> _Your task_
From the records below, report the number of lines that contain "Humanos", and add nothing.

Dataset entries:
■ ■ ■

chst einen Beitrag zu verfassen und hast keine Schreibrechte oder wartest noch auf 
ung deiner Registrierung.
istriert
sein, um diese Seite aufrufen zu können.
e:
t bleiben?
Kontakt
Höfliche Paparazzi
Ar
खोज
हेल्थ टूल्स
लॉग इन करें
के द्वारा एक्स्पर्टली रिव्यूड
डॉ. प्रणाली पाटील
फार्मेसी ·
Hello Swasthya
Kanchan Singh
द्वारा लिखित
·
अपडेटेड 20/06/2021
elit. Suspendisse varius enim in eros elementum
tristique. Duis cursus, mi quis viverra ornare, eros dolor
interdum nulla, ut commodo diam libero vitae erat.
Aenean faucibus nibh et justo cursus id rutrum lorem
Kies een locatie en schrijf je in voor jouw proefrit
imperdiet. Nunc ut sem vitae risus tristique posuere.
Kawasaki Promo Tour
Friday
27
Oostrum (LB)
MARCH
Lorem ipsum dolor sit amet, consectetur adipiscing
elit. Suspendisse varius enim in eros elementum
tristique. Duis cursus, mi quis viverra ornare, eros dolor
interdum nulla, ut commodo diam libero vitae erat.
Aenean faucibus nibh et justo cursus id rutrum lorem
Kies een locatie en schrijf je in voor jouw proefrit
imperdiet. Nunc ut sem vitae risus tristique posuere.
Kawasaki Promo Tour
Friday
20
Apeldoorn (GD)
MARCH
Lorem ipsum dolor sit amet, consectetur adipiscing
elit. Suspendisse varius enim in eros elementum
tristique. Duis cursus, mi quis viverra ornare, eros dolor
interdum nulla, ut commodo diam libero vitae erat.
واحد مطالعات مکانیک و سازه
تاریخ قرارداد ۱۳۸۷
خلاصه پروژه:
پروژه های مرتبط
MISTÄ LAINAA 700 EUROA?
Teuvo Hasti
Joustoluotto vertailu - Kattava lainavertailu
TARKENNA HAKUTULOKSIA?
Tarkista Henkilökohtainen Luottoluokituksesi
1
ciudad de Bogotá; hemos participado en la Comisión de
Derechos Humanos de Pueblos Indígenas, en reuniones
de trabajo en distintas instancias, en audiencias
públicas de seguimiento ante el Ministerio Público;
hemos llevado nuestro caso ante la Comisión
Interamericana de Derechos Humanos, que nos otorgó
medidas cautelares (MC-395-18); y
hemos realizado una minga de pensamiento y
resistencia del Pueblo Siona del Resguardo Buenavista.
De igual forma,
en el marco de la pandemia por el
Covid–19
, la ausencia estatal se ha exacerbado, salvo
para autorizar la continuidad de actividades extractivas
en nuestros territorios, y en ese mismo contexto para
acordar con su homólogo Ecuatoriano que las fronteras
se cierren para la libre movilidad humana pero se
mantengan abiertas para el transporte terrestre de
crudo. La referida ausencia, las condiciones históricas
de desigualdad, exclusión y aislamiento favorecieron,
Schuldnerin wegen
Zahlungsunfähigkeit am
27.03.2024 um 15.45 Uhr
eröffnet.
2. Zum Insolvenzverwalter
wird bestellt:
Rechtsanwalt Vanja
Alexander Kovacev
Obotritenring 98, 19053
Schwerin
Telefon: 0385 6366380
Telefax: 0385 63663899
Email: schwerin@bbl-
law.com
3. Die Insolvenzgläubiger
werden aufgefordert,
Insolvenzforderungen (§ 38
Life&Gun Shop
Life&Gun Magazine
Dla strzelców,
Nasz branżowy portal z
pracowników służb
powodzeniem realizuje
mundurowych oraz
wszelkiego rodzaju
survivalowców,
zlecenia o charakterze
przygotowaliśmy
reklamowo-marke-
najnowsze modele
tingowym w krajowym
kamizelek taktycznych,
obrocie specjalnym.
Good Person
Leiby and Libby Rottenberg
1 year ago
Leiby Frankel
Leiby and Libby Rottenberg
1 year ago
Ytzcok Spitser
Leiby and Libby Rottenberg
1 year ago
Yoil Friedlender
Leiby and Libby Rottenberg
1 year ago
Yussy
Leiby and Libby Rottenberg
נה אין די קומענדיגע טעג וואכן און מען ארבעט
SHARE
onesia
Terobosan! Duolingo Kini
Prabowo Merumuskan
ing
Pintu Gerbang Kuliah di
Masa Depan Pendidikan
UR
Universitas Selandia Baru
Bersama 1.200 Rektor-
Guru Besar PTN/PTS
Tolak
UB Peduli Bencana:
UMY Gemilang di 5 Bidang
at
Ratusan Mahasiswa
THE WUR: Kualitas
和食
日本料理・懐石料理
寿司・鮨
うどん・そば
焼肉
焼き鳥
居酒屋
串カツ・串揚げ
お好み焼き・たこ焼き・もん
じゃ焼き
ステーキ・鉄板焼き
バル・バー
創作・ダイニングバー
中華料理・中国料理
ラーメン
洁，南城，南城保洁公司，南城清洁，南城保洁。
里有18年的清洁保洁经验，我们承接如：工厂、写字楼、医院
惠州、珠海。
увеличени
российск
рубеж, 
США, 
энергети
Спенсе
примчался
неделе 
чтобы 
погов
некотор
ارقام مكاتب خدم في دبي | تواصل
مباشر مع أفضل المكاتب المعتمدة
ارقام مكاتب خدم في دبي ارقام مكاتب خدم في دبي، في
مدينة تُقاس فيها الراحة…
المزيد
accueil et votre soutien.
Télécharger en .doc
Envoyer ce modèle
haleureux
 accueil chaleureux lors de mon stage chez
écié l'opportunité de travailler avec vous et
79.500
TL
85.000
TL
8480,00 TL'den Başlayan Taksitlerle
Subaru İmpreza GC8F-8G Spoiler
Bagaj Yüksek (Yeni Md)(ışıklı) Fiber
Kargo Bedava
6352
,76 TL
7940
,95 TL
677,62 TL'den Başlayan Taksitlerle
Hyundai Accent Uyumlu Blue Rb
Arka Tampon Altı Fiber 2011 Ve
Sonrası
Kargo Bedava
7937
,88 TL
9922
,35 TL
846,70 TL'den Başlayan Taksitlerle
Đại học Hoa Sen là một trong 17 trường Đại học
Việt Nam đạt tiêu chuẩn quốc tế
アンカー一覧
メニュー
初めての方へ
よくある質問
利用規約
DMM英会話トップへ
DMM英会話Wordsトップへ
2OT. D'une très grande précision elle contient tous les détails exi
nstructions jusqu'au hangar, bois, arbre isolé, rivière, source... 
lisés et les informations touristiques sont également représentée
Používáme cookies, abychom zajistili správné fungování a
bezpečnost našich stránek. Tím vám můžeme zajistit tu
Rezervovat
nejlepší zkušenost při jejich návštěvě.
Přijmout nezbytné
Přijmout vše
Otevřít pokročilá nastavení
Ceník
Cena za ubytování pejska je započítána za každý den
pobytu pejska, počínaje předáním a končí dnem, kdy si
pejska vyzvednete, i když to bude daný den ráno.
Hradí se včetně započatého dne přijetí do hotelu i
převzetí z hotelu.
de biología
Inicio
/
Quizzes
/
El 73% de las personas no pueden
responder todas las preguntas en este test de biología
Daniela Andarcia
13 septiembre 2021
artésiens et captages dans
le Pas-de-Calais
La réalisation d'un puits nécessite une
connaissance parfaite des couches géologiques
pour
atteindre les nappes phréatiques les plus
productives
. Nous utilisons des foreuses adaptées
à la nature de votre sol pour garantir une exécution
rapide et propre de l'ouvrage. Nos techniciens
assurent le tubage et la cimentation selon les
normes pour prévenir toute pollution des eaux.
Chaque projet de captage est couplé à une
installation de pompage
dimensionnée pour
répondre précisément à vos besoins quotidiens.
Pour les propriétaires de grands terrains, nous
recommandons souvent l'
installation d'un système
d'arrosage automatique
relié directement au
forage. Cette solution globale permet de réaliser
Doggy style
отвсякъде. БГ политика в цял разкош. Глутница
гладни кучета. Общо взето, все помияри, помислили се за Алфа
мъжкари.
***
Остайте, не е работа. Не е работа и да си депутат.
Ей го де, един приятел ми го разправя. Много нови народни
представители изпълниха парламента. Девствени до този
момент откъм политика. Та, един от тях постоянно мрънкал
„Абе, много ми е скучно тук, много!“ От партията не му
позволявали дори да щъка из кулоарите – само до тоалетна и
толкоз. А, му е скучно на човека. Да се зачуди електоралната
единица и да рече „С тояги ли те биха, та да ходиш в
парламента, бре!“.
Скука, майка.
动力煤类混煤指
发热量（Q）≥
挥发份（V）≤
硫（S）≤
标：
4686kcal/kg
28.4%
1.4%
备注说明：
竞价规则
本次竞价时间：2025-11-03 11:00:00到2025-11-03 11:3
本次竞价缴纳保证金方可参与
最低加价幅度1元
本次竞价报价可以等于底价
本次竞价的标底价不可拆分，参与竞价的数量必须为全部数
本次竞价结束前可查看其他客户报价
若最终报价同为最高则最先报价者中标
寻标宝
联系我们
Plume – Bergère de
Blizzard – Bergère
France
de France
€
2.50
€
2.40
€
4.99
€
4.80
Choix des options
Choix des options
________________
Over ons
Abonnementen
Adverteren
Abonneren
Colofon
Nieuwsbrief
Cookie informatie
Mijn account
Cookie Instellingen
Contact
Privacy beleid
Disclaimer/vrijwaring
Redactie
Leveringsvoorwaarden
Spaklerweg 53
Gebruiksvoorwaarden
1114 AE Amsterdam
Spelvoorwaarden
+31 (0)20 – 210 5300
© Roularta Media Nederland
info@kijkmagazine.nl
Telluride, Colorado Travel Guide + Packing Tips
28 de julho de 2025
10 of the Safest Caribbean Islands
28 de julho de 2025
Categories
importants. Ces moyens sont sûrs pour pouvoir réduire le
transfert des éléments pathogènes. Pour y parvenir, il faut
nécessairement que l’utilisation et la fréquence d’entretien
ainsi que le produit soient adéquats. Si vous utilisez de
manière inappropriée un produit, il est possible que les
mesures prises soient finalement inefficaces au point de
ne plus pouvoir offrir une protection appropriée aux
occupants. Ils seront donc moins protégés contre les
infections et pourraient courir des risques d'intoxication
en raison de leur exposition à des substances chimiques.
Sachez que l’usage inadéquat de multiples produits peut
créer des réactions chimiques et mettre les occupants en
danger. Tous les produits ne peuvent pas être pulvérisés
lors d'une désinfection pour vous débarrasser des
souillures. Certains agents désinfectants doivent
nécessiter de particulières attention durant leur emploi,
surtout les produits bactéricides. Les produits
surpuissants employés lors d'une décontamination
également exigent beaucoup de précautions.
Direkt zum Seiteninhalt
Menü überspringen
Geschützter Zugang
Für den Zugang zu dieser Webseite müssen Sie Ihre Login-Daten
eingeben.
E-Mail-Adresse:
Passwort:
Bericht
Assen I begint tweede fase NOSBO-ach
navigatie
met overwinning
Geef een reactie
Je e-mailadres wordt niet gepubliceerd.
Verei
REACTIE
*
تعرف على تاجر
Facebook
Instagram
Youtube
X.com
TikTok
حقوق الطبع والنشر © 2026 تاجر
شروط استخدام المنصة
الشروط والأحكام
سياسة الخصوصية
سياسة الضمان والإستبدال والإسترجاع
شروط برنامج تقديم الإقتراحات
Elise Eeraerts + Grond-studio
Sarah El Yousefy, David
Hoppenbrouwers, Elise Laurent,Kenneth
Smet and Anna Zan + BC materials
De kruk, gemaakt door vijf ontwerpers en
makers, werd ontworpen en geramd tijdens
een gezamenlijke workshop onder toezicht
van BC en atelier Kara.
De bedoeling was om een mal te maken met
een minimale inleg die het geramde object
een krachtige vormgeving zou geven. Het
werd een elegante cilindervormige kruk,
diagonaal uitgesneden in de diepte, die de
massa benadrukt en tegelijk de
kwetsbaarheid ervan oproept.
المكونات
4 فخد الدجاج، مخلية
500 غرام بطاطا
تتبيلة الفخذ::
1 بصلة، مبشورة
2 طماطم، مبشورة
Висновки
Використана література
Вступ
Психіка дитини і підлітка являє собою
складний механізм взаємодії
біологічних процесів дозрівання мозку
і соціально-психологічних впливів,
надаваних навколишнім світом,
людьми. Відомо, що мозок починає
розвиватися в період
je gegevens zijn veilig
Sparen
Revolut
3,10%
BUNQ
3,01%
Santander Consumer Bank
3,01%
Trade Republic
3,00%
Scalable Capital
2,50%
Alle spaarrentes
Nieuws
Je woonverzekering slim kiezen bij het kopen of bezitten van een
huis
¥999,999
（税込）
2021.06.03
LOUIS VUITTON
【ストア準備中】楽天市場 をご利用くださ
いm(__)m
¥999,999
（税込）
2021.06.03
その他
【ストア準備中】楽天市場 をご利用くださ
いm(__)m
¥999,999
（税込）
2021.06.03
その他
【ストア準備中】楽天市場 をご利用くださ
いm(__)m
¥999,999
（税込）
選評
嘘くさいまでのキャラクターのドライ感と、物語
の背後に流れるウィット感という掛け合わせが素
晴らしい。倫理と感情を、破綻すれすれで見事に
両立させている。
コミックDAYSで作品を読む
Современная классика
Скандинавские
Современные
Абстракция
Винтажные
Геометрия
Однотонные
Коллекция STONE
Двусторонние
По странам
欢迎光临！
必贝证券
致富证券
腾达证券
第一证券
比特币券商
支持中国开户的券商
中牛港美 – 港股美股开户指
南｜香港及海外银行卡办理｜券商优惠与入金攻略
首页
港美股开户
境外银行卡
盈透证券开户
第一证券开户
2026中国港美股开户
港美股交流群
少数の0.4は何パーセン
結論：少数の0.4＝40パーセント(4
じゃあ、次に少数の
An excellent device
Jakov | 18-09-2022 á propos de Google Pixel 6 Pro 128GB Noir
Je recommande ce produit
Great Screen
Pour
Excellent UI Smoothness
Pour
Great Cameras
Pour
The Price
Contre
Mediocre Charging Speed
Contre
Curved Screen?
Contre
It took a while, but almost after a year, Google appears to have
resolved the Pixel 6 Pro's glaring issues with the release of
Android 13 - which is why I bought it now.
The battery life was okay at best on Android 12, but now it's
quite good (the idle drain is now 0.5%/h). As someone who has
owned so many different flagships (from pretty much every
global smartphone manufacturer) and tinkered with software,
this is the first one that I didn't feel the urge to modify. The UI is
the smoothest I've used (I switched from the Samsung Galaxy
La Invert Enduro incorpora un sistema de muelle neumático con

■ ■ ■

> _Response to this exercise_
2